* _What is required_
Please copy, character for character, each line from the beginning of the listing to the line containing "4 690 24 64 87", including both.

* _Data records_
[Start of section]
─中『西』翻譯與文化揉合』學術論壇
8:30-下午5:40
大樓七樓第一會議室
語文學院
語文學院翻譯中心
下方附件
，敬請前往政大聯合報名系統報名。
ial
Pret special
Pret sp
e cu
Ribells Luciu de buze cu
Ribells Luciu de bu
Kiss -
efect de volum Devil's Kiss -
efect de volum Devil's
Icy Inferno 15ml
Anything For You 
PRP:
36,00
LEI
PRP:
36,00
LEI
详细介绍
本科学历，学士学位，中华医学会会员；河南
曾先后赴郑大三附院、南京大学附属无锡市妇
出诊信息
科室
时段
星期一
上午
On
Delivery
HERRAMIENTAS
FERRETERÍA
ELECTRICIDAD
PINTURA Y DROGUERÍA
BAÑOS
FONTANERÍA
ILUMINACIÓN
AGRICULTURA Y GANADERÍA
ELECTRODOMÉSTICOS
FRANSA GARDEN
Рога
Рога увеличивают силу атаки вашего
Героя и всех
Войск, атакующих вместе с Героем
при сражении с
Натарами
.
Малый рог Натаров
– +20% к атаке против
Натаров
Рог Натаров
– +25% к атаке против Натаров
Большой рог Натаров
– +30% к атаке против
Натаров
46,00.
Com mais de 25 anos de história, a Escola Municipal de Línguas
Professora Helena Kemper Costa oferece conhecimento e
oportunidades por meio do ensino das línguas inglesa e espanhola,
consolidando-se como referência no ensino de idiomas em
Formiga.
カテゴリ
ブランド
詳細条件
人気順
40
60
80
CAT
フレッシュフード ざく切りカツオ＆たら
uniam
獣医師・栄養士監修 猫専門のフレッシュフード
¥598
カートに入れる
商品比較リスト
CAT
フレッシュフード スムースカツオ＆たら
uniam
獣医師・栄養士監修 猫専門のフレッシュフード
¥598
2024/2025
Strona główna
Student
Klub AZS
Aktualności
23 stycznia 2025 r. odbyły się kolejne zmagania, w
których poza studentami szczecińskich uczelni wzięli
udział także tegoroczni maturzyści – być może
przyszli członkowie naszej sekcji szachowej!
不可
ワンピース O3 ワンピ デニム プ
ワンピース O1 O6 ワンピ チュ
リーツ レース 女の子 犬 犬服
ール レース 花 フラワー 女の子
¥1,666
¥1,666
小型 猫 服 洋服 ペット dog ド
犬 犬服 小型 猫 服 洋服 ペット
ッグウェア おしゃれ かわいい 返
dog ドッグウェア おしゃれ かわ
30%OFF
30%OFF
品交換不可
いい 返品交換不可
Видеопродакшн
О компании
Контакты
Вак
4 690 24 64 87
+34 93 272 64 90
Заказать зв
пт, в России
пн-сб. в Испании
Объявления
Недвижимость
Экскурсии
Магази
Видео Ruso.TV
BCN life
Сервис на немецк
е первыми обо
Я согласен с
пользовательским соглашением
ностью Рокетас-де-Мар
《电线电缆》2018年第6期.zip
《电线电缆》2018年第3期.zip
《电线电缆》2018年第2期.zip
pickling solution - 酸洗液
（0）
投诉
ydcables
[End of section]
* _Exercise output_
─中『西』翻譯與文化揉合』學術論壇
8:30-下午5:40
大樓七樓第一會議室
語文學院
語文學院翻譯中心
下方附件
，敬請前往政大聯合報名系統報名。
ial
Pret special
Pret sp
e cu
Ribells Luciu de buze cu
Ribells Luciu de bu
Kiss -
efect de volum Devil's Kiss -
efect de volum Devil's
Icy Inferno 15ml
Anything For You 
PRP:
36,00
LEI
PRP:
36,00
LEI
详细介绍
本科学历，学士学位，中华医学会会员；河南
曾先后赴郑大三附院、南京大学附属无锡市妇
出诊信息
科室
时段
星期一
上午
On
Delivery
HERRAMIENTAS
FERRETERÍA
ELECTRICIDAD
PINTURA Y DROGUERÍA
BAÑOS
FONTANERÍA
ILUMINACIÓN
AGRICULTURA Y GANADERÍA
ELECTRODOMÉSTICOS
FRANSA GARDEN
Рога
Рога увеличивают силу атаки вашего
Героя и всех
Войск, атакующих вместе с Героем
при сражении с
Натарами
.
Малый рог Натаров
– +20% к атаке против
Натаров
Рог Натаров
– +25% к атаке против Натаров
Большой рог Натаров
– +30% к атаке против
Натаров
46,00.
Com mais de 25 anos de história, a Escola Municipal de Línguas
Professora Helena Kemper Costa oferece conhecimento e
oportunidades por meio do ensino das línguas inglesa e espanhola,
consolidando-se como referência no ensino de idiomas em
Formiga.
カテゴリ
ブランド
詳細条件
人気順
40
60
80
CAT
フレッシュフード ざく切りカツオ＆たら
uniam
獣医師・栄養士監修 猫専門のフレッシュフード
¥598
カートに入れる
商品比較リスト
CAT
フレッシュフード スムースカツオ＆たら
uniam
獣医師・栄養士監修 猫専門のフレッシュフード
¥598
2024/2025
Strona główna
Student
Klub AZS
Aktualności
23 stycznia 2025 r. odbyły się kolejne zmagania, w
których poza studentami szczecińskich uczelni wzięli
udział także tegoroczni maturzyści – być może
przyszli członkowie naszej sekcji szachowej!
不可
ワンピース O3 ワンピ デニム プ
ワンピース O1 O6 ワンピ チュ
リーツ レース 女の子 犬 犬服
ール レース 花 フラワー 女の子
¥1,666
¥1,666
小型 猫 服 洋服 ペット dog ド
犬 犬服 小型 猫 服 洋服 ペット
ッグウェア おしゃれ かわいい 返
dog ドッグウェア おしゃれ かわ
30%OFF
30%OFF
品交換不可
いい 返品交換不可
Видеопродакшн
О компании
Контакты
Вак
4 690 24 64 87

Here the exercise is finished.